The merits of drinking alone, according to a Negroni-loving advocate
Drinking solo lets you engage with the bartender and cut down on binge drinking. Plus, as wine editor Lin Weiwen argues, it may be the safest tippling option in the midst of a pandemic.
In the classic horror film, The Shining, there is a scene where the protagonist (and antagonist) Jack Torrance – played by the irrepressible Jack Nicholson – enters an empty ballroom in the deserted Overlook Hotel, heading straight towards the vacant bar.
At the bar, the weary Torrance buries his face in his hands. As he uncovers his mien, he sees a bartender before him. The shelves, previously empty, are now stocked.

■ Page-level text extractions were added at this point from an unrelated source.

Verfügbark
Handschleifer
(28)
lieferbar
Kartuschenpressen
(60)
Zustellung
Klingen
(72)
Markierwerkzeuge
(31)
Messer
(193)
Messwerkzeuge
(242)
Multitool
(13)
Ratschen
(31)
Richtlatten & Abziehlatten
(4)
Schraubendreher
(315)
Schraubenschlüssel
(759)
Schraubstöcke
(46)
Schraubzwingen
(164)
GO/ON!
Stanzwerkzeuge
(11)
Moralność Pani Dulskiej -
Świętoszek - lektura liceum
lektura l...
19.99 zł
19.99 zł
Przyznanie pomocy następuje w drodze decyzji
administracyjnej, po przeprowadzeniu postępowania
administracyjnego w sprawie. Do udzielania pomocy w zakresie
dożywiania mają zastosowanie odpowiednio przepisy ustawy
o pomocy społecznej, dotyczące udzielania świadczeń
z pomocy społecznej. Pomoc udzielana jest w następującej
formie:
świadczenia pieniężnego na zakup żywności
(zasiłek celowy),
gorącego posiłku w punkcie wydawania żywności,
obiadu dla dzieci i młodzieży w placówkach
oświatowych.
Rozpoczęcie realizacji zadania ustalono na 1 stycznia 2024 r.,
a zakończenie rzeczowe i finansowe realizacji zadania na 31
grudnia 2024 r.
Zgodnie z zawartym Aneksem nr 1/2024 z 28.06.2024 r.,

“Hi, Lloyd. A little slow tonight, ain’t it?” said Torrance, before unleashing a maniacal laugh that has since become a Nicholson trademark. The bartender agrees and takes his order. The ensuing dialogue reveals that the two of them know each other – or is Lloyd just playing the polite, accommodating bartender?

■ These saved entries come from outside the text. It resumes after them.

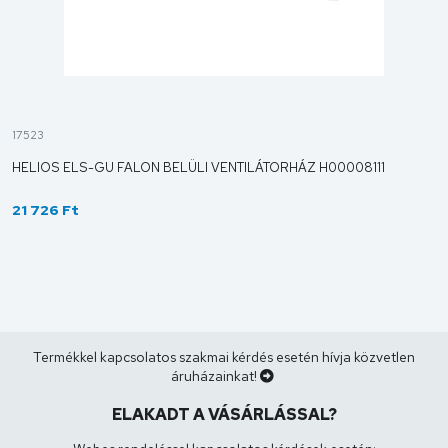
17523
HELIOS ELS-GU FALON BELÜLI VENTILÁTORHÁZ H00008111
21 726 Ft
Termékkel kapcsolatos szakmai kérdés esetén hívja közvetlen
áruházainkat!
ELAKADT A VÁSÁRLÁSSAL?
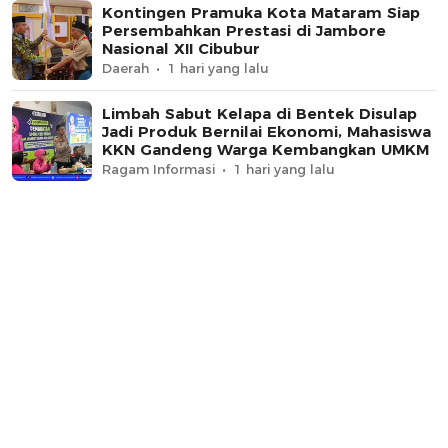
Kontingen Pramuka Kota Mataram Siap
Persembahkan Prestasi di Jambore
Nasional XII Cibubur
Daerah
1 hari yang lalu
Limbah Sabut Kelapa di Bentek Disulap
Jadi Produk Bernilai Ekonomi, Mahasiswa
KKN Gandeng Warga Kembangkan UMKM
Ragam Informasi
1 hari yang lalu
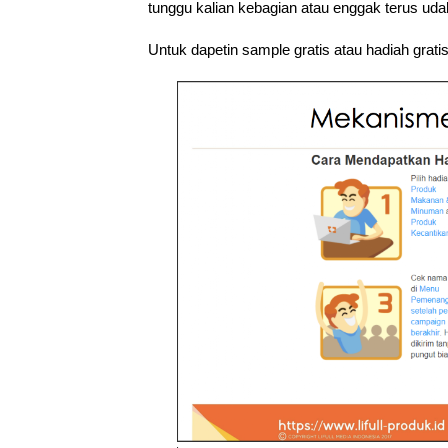
tunggu kalian kebagian atau enggak terus uda
Untuk dapetin sample gratis atau hadiah grat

Either way, it doesn’t matter. Lloyd, a phantom bartender he may be, is a charming old school professional, one of those tuxedo-clad barkeeps who reply in sparse and sometimes witty lines. (“Women. Can’t live with them, can’t live without them” was his response to Torrance’s domestic grievances.)

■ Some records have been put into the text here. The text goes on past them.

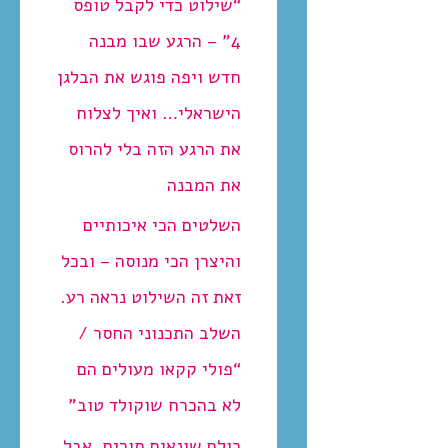
“שילוט כדי לקבל טופס
4” – הרגע שבו מבנה
חדש ויפה פוגש את הבלגן
הישראלי… ואיך לצלוח
את הרגע הזה בלי להרוס
את המבנה
השלטים הכי איכותיים
והיצרן הכי מנוסה – ובכל
זאת זה השילוט נראה רע.
השלב התכנוני החסר /
“פולי קקאו מעולים הם
לא בהכרח שוקולד טוב”
כולם שונאים תורים. אבל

Every time I visit a bar alone, this scene plays in my mind; this display of easy-going camaraderie. It’s one of the reasons why I enjoy going to the bar solo: I look for this Lloyd-Torrance dynamic; a quirky obsession to meld reel life with real life, except I don’t need my bartender to be a ghost.
Over the years, I have paraphrased Torrance’s opener – “Hi [bartender’s name], quite peaceful tonight, huh?” – minus the maniacal laugh. More often than not, this would segue into a nice conversation for the evening. It is also from such interactions that a person of my profession would glean information on trends in our relevant beat, and possibly follow up with a story. Alcohol and journalism. You can’t separate them, it seems. (P.S. I’m not an alcoholic)
On a few occasions, while overseas, I got local tips from the bartender: In Sapporo, a kindly barkeep, upon hearing that I was a ramen fiend, recommended me an excellent ramen shop.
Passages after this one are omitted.